Twenty-one percent of the patients in this study used toothpicks daily, whereas 51.4% used them occasionally. It is noteworthy to educate the patients that the most common damage caused by using toothpick is gum abrasion. Application of excessive pressure when attempting to remove food stuck between teeth may result in a separation between the gums and teeth. The wooden toothpicks can break easily and may be caught between the teeth injuring patients’ oral tissues. A better option is to use dental floss picks, as they are compact and easier to handle than pieces of dental floss.
Table 5 showed the results regarding oral hygiene care measures which the patients’ orthodontists or dental assistants gave them (brushing 82.9%, diet 43.8%, oral hygiene accessories 41.0%, fluoride tooth paste 21.9%, and fluoridated mouthwash 10.5%). Although most of the patients (82.9%) reported that they were instructed regarding tooth brushing methods, less than half reported that their orthodontists or dental assistants recommended other oral hygiene accessories or fluoride supplements. Regarding tooth brushing instructions, the percentage in this study is lower than those of previous studies [31,32] that had reported 94% and 100% of orthodontists advised tooth brushing instruction to their patients. The lower percentage presented in this study may be due to firstly, orthodontists considered these instructions as the dental assistant’s responsibility and secondly, orthodontists and/or dental assistants may have inadequate awareness regarding oral hygiene performance during active orthodontic treatment. It is recommended [33-36] that effective oral hygiene measures should include at least several of the followings: (1) mechanical plaque removal – tooth brushing, flossing, and regular prophylaxis (2) fluoride therapy– at-home use of fluoridated toothpaste and mouth rinse and in-office use of topical fluoride (3) mechanical protection of tooth surfaces–sealants and glass ionomer cements (4) diet – reduction in consumption of foods that cause acidity in the oral environment (5) motivational communication– discussion of proper oral hygiene promotion and disease prevention directly to the patients before treatment, repeating instructions during and at the end of treatment with emphasis on oral health and esthetic benefits.

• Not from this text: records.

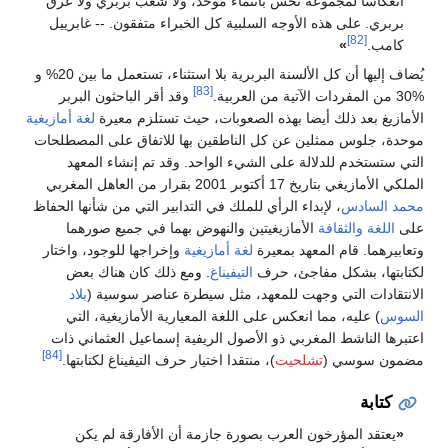
موعة تحس بانتماء موحد، ولا شعب بربري ولا عرق
ذه الأوجه السلبية كل الخبراء متفقون. -- غابرييل
يُضاف إليها أن كل الألسنة البربرية بلا استثناء، تستعمل ما بين 20% و
[83]
وقد أقر الباحثون البربر
ك أيضا بهذه الصعوبات، حيث تستلزم معيرة
لغة أمازيغية
ثلين عن كل الناطقين بها للاتفاق على المصطلحات
دلالة على الشيء الواحد. وقد تم إنشاء المعهد
قرار من العاهل المغربي
 لإبداء الرأي للملك في التدابير التي من شأنها الحفاظ
افة
الأمازيغيتين والنهوض بهما في جميع صورهما
 المعهد بمعيرة
لغة أمازيغية
وإخراجها للوجود، واختار
ل مفاجئ، حرف
التيفيناغ
. ومع ذلك كان هناك بعض
ي وجهت للمعهد، مثل سيطرة عناصر سوسية (
بلاد
مما انعكس على اللغة المعيارية الأمازيغية، التي
المغربي ذو الأصول الريفية إسماعيل العثماني ذات
[84]
(
تشلحيت
)، منتقدا اختيار حرف التيفيناغ لكتابتها.
رخون العرب بصورة جازمة أن الأفارقة لم يكن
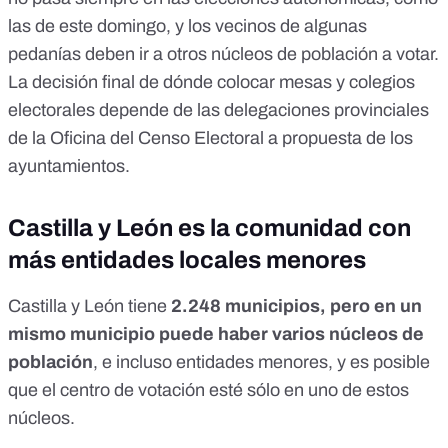
las de este domingo, y los vecinos de algunas
pedanías deben ir a otros núcleos de población a votar.
La decisión final de dónde colocar mesas y colegios
electorales depende de las delegaciones provinciales
de la Oficina del Censo Electoral a propuesta de los
ayuntamientos.
Castilla y León es la comunidad con
más entidades locales menores
Castilla y León tiene
2.248 municipios, pero en un
mismo municipio puede haber varios núcleos de
población
, e incluso entidades menores, y es posible
que el centro de votación esté sólo en uno de estos
núcleos.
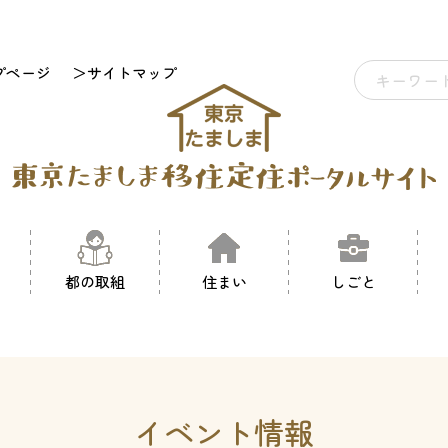
プページ
＞サイトマップ
都の取組
住まい
しごと
イベント情報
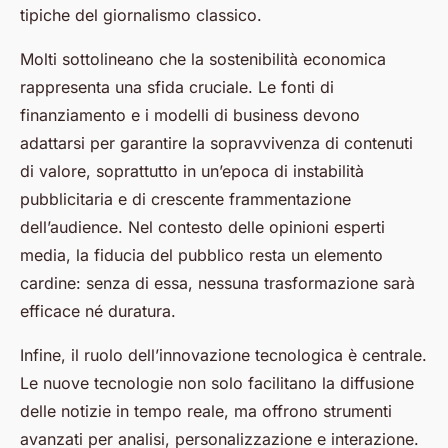
tipiche del giornalismo classico.
Molti sottolineano che la sostenibilità economica
rappresenta una sfida cruciale. Le fonti di
finanziamento e i modelli di business devono
adattarsi per garantire la sopravvivenza di contenuti
di valore, soprattutto in un’epoca di instabilità
pubblicitaria e di crescente frammentazione
dell’audience. Nel contesto delle opinioni esperti
media, la fiducia del pubblico resta un elemento
cardine: senza di essa, nessuna trasformazione sarà
efficace né duratura.
Infine, il ruolo dell’innovazione tecnologica è centrale.
Le nuove tecnologie non solo facilitano la diffusione
delle notizie in tempo reale, ma offrono strumenti
avanzati per analisi, personalizzazione e interazione.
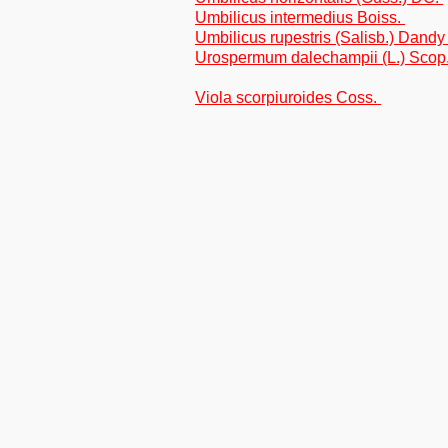
Umbilicus intermedius Boiss.
Umbilicus rupestris (Salisb.) Dand
Urospermum dalechampii (L.) Scop. 
Viola scorpiuroides Coss.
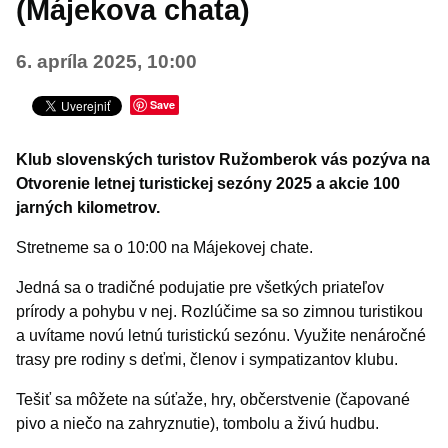
(Májekova chata)
Šport
6. apríla 2025, 10:00
TURISTIKA
Výstavy a vernisáže
Save
Iné podujatia
Klub slovenských turistov Ružomberok vás pozýva na
Otvorenie letnej turistickej sezóny 2025 a akcie 100
jarných kilometrov.
Stretneme sa o 10:00 na Májekovej chate.
Jedná sa o tradičné podujatie pre všetkých priateľov
prírody a pohybu v nej. Rozlúčime sa so zimnou turistikou
a uvítame novú letnú turistickú sezónu. Využite nenáročné
trasy pre rodiny s deťmi, členov i sympatizantov klubu.
Tešiť sa môžete na súťaže, hry, občerstvenie (čapované
pivo a niečo na zahryznutie), tombolu a živú hudbu.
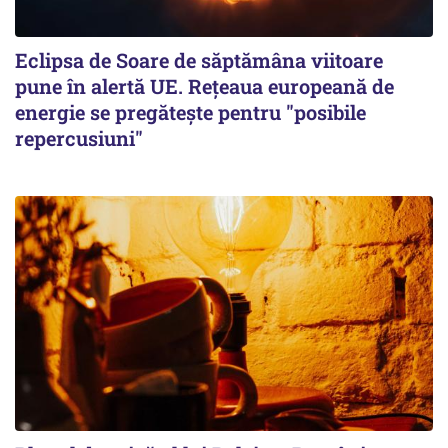
Eclipsa de Soare de săptămâna viitoare
pune în alertă UE. Rețeaua europeană de
energie se pregătește pentru "posibile
repercusiuni"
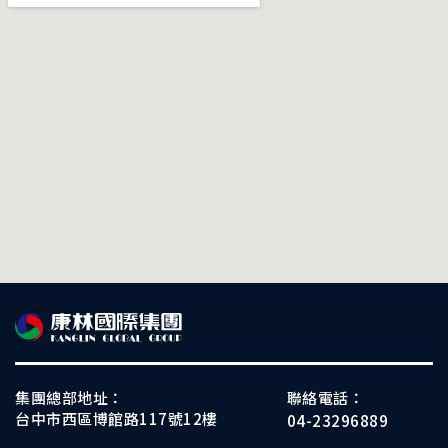
集團總部地址：
聯絡電話：
台中市西區博館路117號12樓
04-23296889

Besides orthodontic treatment, the importance of dental hygiene maintenance procedures and treatment should also be emphasized before and during major medical treatments, such as joint replacement , and chemo- and radio-therapy for head and neck cancer , etc., as a preventive measure to reduce the risk of oral hygiene deterioration or interceptive therapy when the patient may be temporarily impaired to carry out daily oral hygiene procedures or in patients with low compliance or high caries index.

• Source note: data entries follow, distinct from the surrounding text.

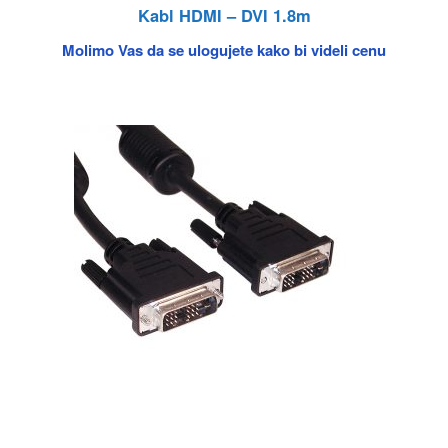
Kabl HDMI – DVI 1.8m
Molimo Vas da se ulogujete kako bi videli cenu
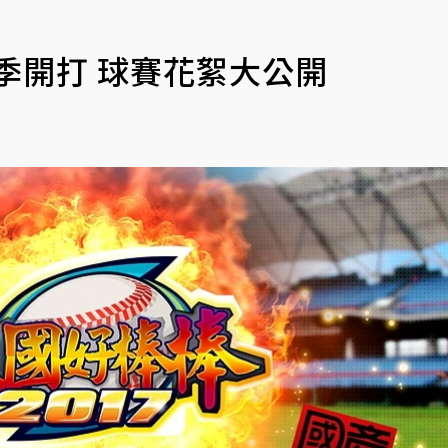
賽季開打 球賽花絮大公開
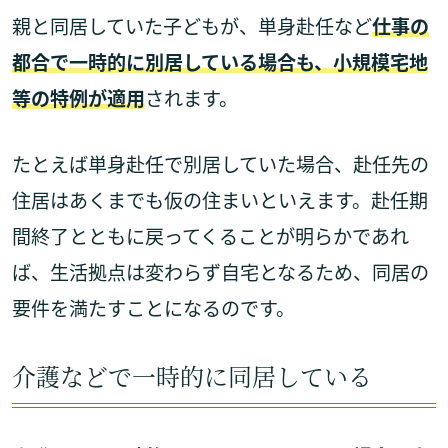
親と同居していた子どもが、単身赴任など
仕事の
都合で一時的に別居している場合も、小規模宅地
等の特例が適用
されます。
たとえば単身赴任で別居していた場合、赴任先の
住居はあくまでも仮の住まいといえます。赴任期
間終了とともに戻ってくることが明らかであれ
ば、生活拠点は変わらず自宅となるため、同居の
要件を満たすことになるのです。
介護などで一時的に同居している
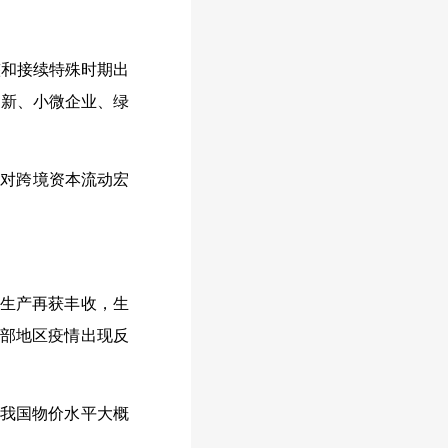
和接续特殊时期出
创新、小微企业、绿
对跨境资本流动宏
食生产再获丰收，生
局部地区疫情出现反
，我国物价水平大概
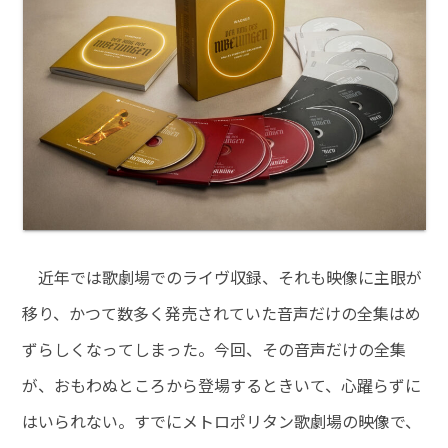
近年では歌劇場でのライヴ収録、それも映像に主眼が
移り、かつて数多く発売されていた音声だけの全集はめ
ずらしくなってしまった。今回、その音声だけの全集
が、おもわぬところから登場するときいて、心躍らずに
はいられない。すでにメトロポリタン歌劇場の映像で、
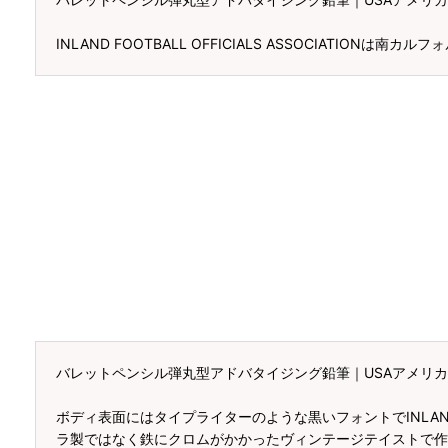
INLAND FOOTBALL OFFICIALS ASSOCIATI
バレットペンシル弾丸型アドバタイジング鉛筆｜USAアメリカン雑貨INLA
ボディ表面にはタイプライターのような黒いフォントでINLAND 
ラ製ではなく鉄にクロムがかかったヴィンテージテイストで作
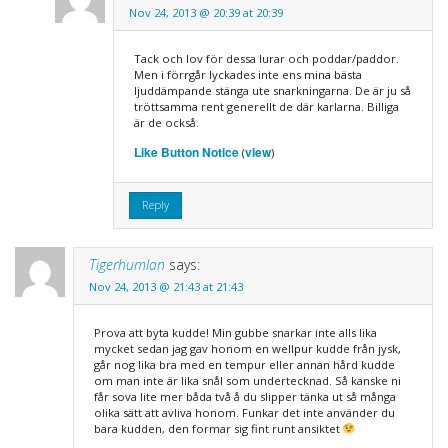
Nov 24, 2013 @ 20:39 at 20:39
Tack och lov för dessa lurar och poddar/paddor.
Men i förrgår lyckades inte ens mina bästa
ljuddämpande stänga ute snarkningarna. De är ju så
tröttsamma rent generellt de där karlarna. Billiga
är de också.
Like Button Notice
view
(
)
Reply
Tigerhumlan
says:
Nov 24, 2013 @ 21:43 at 21:43
Prova att byta kudde! Min gubbe snarkar inte alls lika
mycket sedan jag gav honom en wellpur kudde från jysk,
går nog lika bra med en tempur eller annan hård kudde
om man inte är lika snål som undertecknad. Så kanske ni
får sova lite mer båda två å du slipper tänka ut så många
olika sätt att avliva honom. Funkar det inte använder du
bara kudden, den formar sig fint runt ansiktet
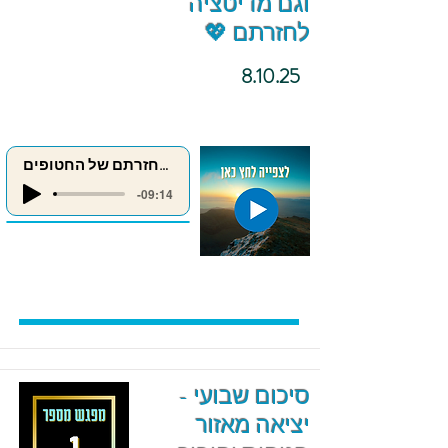
וגם מדיטציה
לחזרתם 💖
8.10.25
מדיטציה לחזרתם של החטופים
-09:14
סיכום שבועי -
יציאה מאזור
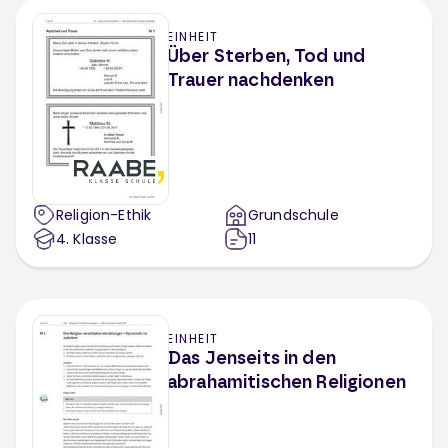
EINHEIT
Über Sterben, Tod und
Trauer nachdenken
Religion-Ethik
Grundschule
4
. Klasse
11
EINHEIT
Das Jenseits in den
abrahamitischen Religionen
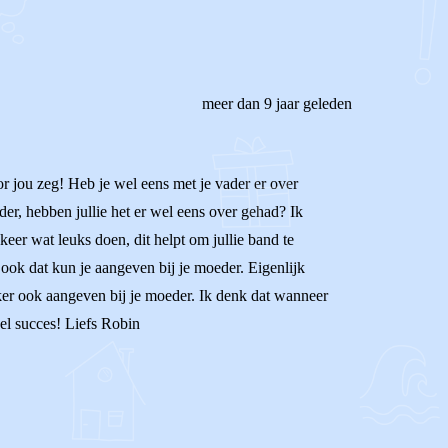
meer dan 9 jaar geleden
or jou zeg! Heb je wel eens met je vader er over
eder, hebben jullie het er wel eens over gehad? Ik
 keer wat leuks doen, dit helpt om jullie band te
 ook dat kun je aangeven bij je moeder. Eigenlijk
eker ook aangeven bij je moeder. Ik denk dat wanneer
eel succes! Liefs Robin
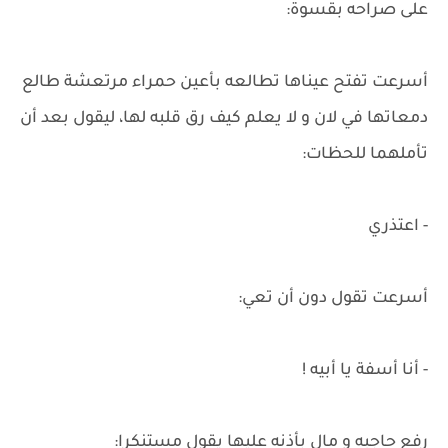
على صراحه بقسوة:
أسرعت تفتح عيناها تطالعه بأعين حمراء مرتعشة طالع
دمعاتها في لان و لا يعلم كيف رق قلبه لها، ليقول بعد أن
تأملهما للحظات:
- اعتذري
أسرعت تقول دون أن تعي:
- أنا أسفة يا أبيه !
رفع حاجبه و مال بأذنه عليها يقول مستنكرا:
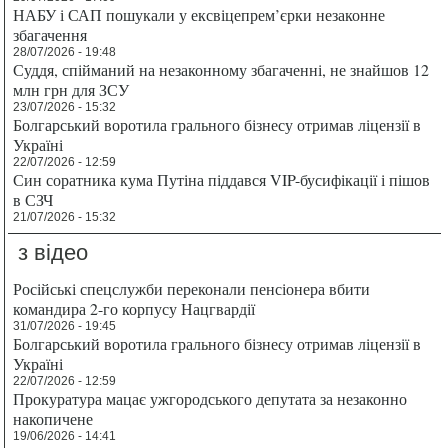
НАБУ і САП пошукали у ексвіцепрем’єрки незаконне
збагачення
28/07/2026 - 19:48
Суддя, спійманий на незаконному збагаченні, не знайшов 12
млн грн для ЗСУ
23/07/2026 - 15:32
Болгарський воротила грального бізнесу отримав ліцензії в
Україні
22/07/2026 - 12:59
Син соратника кума Путіна піддався VIP-бусифікації і пішов
в СЗЧ
21/07/2026 - 15:32
з відео
Російські спецслужби переконали пенсіонера вбити
командира 2-го корпусу Нацгвардії
31/07/2026 - 19:45
Болгарський воротила грального бізнесу отримав ліцензії в
Україні
22/07/2026 - 12:59
Прокуратура мацає ужгородського депутата за незаконно
накопичене
19/06/2026 - 14:41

According to the present study, most patients sought orthodontic treatment for esthetic tooth alignment and reported the necessity of orthodontic treatment in daily life. Although most of the patients used orthodontic toothbrush, fluoridated toothpaste, and some supplementary tool of brushing, there was inadequate emphasis in the oral hygiene instructions. Orthodontists or dental assistants should increase their awareness for instructing their patients on how to maintain good oral hygiene during fixed orthodontic treatment in order to prevent caries and periodontal disease during orthodontic treatment. Oral hygiene instruction is essential in all cases of orthodontic treatment and the use of adjuncts must be reinforced.